Quizá lo que sucedía simplemente era que Jules no encajaba; la mayoría de aquellas mujeres tenía tres hijos de media, solo una trabajaba, iban pintarrajeadas y lucían un pelo brillante y sedoso, todas pulcras y aseadas, como la casa en la que estaban. Al fondo, una escalinata de madera conduce hasta un distribuidor cercado a un lado por una barandilla de cristal, donde dan las puertas de los dormitorios. Otro tramo de escalones lleva hasta la planta baja. Amber le hizo un grand tour por la casa de tres plantas el día de la reunión del club de lectura. Al fondo del salón está la cocina, separada por unas puertas correderas de cristal. Entre las dos estancias hay una isla con la encimera de mármol.

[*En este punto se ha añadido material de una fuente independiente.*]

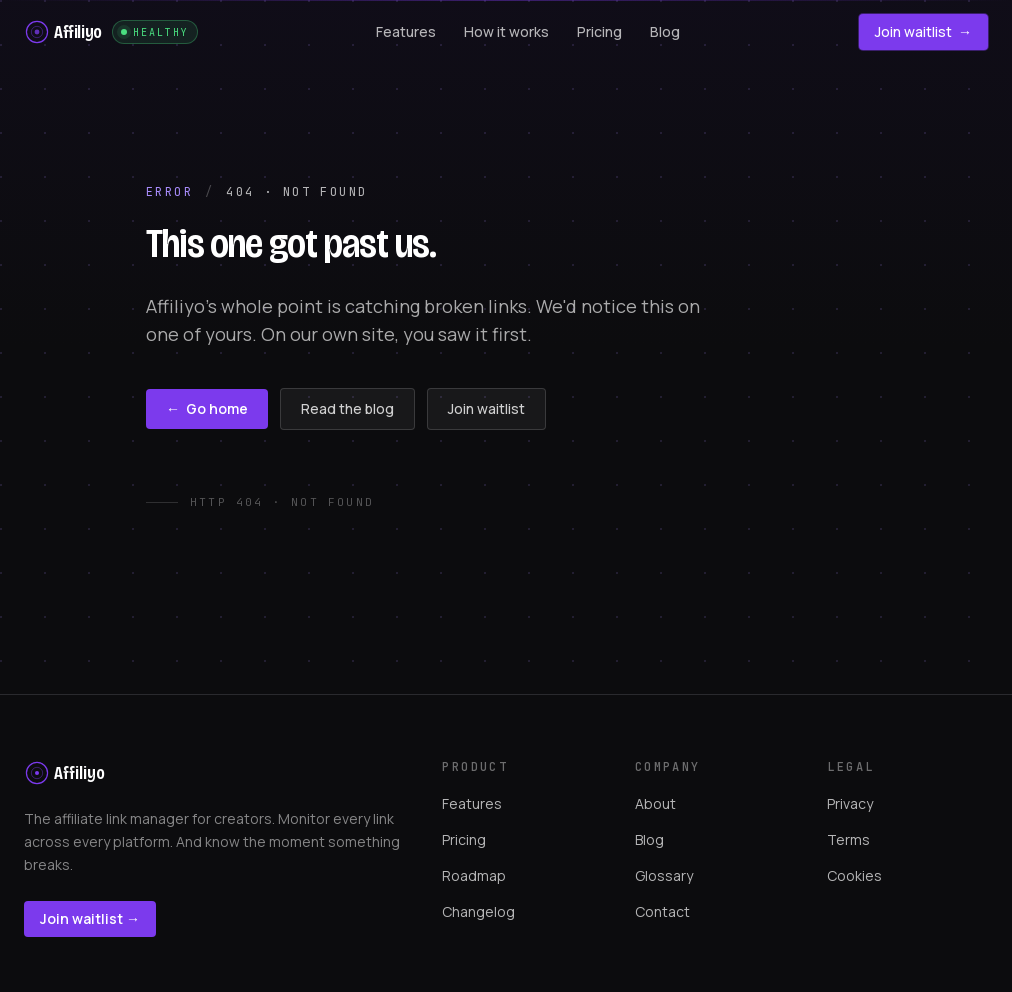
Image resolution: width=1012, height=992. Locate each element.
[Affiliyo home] (63, 32)
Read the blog (347, 408)
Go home (207, 409)
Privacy (850, 803)
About (655, 803)
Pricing (464, 839)
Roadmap (474, 875)
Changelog (478, 911)
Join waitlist (923, 32)
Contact (662, 911)
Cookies (854, 875)
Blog (649, 839)
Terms (848, 839)
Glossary (664, 875)
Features (472, 803)
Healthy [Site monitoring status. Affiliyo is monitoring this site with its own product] (155, 32)
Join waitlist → (90, 918)
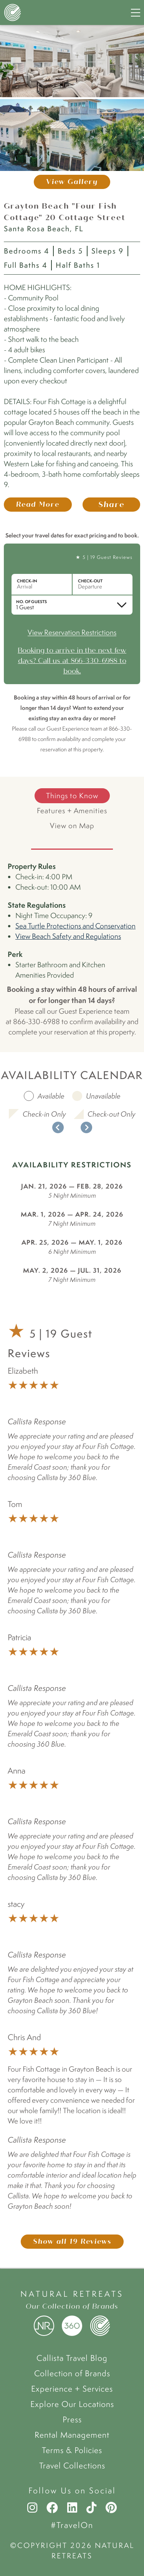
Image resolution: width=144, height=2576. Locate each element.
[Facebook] (52, 2507)
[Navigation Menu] (135, 12)
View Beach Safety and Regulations (68, 936)
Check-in (27, 581)
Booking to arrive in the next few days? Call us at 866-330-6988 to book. (72, 660)
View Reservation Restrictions (72, 632)
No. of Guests (31, 601)
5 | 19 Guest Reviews (107, 557)
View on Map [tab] (72, 825)
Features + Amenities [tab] (72, 810)
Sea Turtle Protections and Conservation (75, 925)
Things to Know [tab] (72, 795)
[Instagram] (32, 2507)
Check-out (90, 581)
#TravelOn (72, 2525)
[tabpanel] (72, 949)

Amber coge una copa de champán de la bandeja que lleva la criada y se la pone en la mano a Jules. La sonrisa forzada de Amber muestra una hilera de dientes firmes y alineados.

—Oh, no, no me…

—¡Estamos en una fiesta! —la interrumpe Amber.

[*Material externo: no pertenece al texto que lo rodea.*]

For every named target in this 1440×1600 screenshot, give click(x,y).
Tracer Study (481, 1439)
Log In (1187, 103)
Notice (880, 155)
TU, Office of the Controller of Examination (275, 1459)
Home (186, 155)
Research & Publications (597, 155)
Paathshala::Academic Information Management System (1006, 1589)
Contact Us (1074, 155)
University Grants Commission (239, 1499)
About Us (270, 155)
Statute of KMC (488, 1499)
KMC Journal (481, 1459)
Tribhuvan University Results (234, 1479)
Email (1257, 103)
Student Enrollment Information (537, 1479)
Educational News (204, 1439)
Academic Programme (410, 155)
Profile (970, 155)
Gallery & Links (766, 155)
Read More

Jules abre la boca para responder, pero Amber ya se ha alejado detrás de la criada con la bandeja.

La criada tiene la cara ovalada y la piel de porcelana, pero Jules no puede apartar los ojos de sus orejas, adornadas con un sinfín de aros dorados. Por fuerza debió de dolerle hacerse todos esos agujeros. Jules se toca el pequeño agujero que tiene en una aleta de su nariz, que aún no se ha cerrado. Pasó por un calvario para lucir ahí un rubí brillante… Le parece como si ahora fuera una persona distinta a la de aquella época. Deja la copa de champán en una mesita auxiliar con boles de crudités y salsas variadas.

David habla con el marido de Amber, Tor, un noruego ligeramente arrugado con una mata solitaria de pelo canoso en la parte delantera de su reluciente calva. Siempre lleva ropa de lino. Le pasa dos cabezas a David, que parece aún más bajito entre esas paredes de techo alto, con sus pelos de punta y las mejillas rosadas. Tor tiene que encorvarse para oír a David, por lo que sus gafas metálicas se le deslizan hasta la punta de la nariz. Es, por lo menos, diez años mayor que su mujer.

La criada vuelve a pasar repartiendo otra ronda de copas de champán. La gente se lanza a por ellas, derramando el líquido burbujeante. La bandeja se inclina hasta que el único champán que queda en ella es el que se ha caído. La muchacha repara en que Jules tiene las manos vacías.

—¿Le apetece que le traiga algo para beber, señora?